At age 18, she landed the part of Rogue in the X-Men franchise; she’s played the mutant four times to date. But it was her TV debut that truly established her as a grown-up in the eyes of viewers. Paquin starred as Sookie Stackhouse in True Blood from 2008 until 2014, when HBO decided to call time on what they called "a defining show" for the network. It was also a defining show for Paquin, who won a Golden Globe for her work on the raunchy vampire drama.
She’s continued to work in TV since and will appear in Netflix’s highly-anticipated upcoming mini-series Alias Grace in 2017.
Ralph Macchio starred alongside Lane in Francis Ford Coppola’s coming-of-age drama The Outsiders in 1983, and it was a pretty full-on experience for a 12-year-old kid who was used to working on cushy ’70s TV productions such as Eight is Enough and CBS Afternoon Playhouse. The movie was based on S. E. Hinton’s classic novel of the same name, and to prepare for the role of Johnny Cade, Coppola suggested Macchio familiarize himself with method acting. "I slept outside one night under newspapers just like Johnny did, and it was not fun," Macchio told Parade.
The following year, Macchio landed what would become his defining role even to this day, the part of Daniel LaRusso in The Karate Kid (1984). "This movie has become the fans’ film," he told WGN9 when asked why he still embraces the fandom spawned by the martial arts classic. "To sort of turn down or turn and say ‘I don’t want to talk about that, that was yesterday, let’s talk about today and tomorrow’, I think it’s just insulting to the people who love and grew up with those stories."
The New Yorker starred alongside Joe Pesci in 1992’s My Cousin Vinny, though that would be the last critically acclaimed project he was involved with for a number of years. He carried on working, however, popping up in Entourage in 2005 and later in the 2012 movie biopic Hitchcock. At the time of this writing, he’s playing a cop in HBO’s shocking period drama The Deuce (2017-).
Making your breakout in a film as wildly popular as Steven Spielberg’s E.T. the Extra-Terrestrial (1982) comes with certain pressures, and when you’re only 11-years-old, those pressures can be crippling.
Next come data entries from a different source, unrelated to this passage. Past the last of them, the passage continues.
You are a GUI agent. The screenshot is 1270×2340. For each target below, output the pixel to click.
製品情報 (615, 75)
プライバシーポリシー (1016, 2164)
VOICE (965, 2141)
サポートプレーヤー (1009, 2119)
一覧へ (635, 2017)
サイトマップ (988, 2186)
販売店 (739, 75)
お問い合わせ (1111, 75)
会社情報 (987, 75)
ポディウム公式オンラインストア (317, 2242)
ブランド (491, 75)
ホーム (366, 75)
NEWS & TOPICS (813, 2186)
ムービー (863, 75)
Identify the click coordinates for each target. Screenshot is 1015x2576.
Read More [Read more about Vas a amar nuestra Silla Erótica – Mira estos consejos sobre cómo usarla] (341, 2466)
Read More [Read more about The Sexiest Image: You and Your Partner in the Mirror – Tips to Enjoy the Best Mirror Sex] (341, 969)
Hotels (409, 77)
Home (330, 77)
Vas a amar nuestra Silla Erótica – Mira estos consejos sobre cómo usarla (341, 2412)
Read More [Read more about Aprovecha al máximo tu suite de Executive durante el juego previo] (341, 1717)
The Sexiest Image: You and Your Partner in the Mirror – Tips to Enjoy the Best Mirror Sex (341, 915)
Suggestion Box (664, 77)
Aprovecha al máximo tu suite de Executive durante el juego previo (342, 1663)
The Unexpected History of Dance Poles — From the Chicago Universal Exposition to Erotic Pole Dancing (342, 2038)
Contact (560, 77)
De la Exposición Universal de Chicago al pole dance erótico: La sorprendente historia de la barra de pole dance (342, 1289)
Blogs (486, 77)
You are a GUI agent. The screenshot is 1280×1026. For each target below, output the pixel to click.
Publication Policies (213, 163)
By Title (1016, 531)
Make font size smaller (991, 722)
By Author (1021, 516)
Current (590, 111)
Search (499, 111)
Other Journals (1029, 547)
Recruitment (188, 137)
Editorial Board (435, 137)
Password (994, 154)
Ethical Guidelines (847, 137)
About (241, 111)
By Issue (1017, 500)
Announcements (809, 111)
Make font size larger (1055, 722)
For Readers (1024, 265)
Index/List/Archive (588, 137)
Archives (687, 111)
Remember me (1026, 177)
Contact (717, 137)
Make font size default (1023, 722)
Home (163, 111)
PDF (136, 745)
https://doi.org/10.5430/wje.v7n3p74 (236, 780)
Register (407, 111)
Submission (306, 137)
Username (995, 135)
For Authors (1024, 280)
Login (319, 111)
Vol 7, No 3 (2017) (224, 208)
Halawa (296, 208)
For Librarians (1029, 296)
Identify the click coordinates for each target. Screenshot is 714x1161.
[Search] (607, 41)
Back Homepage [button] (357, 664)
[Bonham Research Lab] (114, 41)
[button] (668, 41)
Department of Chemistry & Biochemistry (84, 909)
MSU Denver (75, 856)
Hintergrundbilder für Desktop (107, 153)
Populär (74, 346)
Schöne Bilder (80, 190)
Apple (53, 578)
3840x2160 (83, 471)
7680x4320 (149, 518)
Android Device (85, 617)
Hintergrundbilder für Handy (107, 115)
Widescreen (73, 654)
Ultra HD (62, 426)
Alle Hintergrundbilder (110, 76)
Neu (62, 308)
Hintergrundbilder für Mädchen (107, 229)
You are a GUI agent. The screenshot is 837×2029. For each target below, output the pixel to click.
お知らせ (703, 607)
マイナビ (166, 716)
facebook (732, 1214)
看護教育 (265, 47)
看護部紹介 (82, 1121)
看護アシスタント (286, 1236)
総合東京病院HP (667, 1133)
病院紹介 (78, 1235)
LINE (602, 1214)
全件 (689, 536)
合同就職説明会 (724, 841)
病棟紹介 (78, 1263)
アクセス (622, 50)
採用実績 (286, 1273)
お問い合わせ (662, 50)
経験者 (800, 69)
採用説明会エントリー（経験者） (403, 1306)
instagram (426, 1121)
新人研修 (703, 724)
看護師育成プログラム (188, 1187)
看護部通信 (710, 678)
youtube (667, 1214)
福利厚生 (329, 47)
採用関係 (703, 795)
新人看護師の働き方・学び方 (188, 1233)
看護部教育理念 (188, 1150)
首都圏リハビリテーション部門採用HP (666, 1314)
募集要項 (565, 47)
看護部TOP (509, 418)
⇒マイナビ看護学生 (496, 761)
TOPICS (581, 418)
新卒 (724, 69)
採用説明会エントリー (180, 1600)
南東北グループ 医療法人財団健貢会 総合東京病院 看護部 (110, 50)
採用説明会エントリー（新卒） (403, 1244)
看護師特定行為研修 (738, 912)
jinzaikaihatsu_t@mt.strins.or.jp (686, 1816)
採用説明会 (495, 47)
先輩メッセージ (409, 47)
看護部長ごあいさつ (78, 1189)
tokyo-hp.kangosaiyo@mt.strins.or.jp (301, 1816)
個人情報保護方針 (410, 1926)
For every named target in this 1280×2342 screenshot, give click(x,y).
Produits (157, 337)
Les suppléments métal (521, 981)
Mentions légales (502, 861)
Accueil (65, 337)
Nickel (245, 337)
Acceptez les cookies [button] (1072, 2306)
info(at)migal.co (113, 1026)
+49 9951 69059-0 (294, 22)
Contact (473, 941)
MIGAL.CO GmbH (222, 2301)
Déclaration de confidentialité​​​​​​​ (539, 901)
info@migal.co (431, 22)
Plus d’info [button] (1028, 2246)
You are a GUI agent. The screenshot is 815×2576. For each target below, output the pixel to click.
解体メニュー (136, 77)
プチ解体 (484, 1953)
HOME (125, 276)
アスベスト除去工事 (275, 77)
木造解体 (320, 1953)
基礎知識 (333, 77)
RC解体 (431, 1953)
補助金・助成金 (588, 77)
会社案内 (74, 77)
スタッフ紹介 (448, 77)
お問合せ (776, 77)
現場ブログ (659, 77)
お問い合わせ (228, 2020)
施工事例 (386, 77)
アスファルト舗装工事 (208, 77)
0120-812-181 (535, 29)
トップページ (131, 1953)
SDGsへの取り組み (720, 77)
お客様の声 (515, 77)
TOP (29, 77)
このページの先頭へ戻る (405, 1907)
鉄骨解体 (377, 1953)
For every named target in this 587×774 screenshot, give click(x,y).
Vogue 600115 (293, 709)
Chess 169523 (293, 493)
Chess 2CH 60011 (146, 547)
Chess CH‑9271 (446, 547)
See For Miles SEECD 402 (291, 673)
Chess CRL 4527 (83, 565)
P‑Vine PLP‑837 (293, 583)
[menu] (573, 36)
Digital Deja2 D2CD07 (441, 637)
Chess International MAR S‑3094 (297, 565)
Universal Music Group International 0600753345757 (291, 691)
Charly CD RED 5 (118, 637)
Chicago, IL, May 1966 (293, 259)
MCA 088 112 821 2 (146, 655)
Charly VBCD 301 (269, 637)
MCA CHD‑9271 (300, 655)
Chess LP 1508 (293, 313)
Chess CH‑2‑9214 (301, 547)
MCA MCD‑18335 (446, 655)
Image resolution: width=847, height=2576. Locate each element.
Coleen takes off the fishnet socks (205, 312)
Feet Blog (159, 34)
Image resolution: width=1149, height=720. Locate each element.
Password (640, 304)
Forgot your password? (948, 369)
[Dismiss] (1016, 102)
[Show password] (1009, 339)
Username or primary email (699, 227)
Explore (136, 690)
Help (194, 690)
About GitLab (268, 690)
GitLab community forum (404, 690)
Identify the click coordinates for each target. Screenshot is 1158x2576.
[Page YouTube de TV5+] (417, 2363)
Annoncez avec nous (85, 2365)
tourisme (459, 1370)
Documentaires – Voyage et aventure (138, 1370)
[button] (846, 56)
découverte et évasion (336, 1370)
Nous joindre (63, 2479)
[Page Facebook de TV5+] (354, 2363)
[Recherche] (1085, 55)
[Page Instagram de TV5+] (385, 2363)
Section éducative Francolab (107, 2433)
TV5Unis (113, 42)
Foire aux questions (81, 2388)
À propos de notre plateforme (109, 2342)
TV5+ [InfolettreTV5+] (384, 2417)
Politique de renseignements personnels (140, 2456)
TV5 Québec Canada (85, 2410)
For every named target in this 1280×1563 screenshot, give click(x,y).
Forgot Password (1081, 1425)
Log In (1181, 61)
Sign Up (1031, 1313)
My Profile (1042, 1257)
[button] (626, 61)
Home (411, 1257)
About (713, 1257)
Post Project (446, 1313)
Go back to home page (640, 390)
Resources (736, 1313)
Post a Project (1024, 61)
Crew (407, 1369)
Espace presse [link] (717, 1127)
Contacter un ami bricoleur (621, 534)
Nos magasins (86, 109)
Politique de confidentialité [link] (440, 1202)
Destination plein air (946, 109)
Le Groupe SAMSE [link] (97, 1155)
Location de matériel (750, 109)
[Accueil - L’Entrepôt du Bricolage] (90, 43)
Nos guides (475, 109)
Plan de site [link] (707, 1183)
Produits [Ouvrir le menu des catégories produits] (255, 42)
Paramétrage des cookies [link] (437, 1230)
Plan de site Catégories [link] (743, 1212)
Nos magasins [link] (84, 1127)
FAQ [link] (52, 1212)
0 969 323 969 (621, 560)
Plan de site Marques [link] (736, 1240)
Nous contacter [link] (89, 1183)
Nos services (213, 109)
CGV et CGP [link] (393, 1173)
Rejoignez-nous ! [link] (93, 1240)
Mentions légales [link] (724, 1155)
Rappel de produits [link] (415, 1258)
Henry Thomas’ audition for the part of Elliott is now as legendary as the film itself, winning the job on the spot with his tearful defence of his alien houseguest. He managed to reproduce that magic on film, but the glare of the media spotlight that followed was too much for Thomas.
"Of course there have been times I regretted being the kid in E.T.," Thomas said (via The Mirror.) "My world went completely crazy. I was that stupid kind of famous, where you can’t go anywhere." He added, "I was a shy kid, and being approached by adults all the time just freaked me out. I was like a circus freak. But the only time I had to deal with it was when I left the house. So I stopped leaving the house. I became an 11-year-old hermit."
Once the buzz died down a little, Thomas snuck back into acting with little fanfare. He’s popped up in a few notable roles, including an appearance in Martin Scorsese’s Gangs of New York (2002). In 2017, he gave a chilling performance as a manipulative child abuser in the Netflix adaptation of Stephen King’s Gerald’s Game. He also starred in the critically acclaimed FX series Better Things (2017) and played the young version of Hugh Crain in Netflix’s The Haunting of Hill House.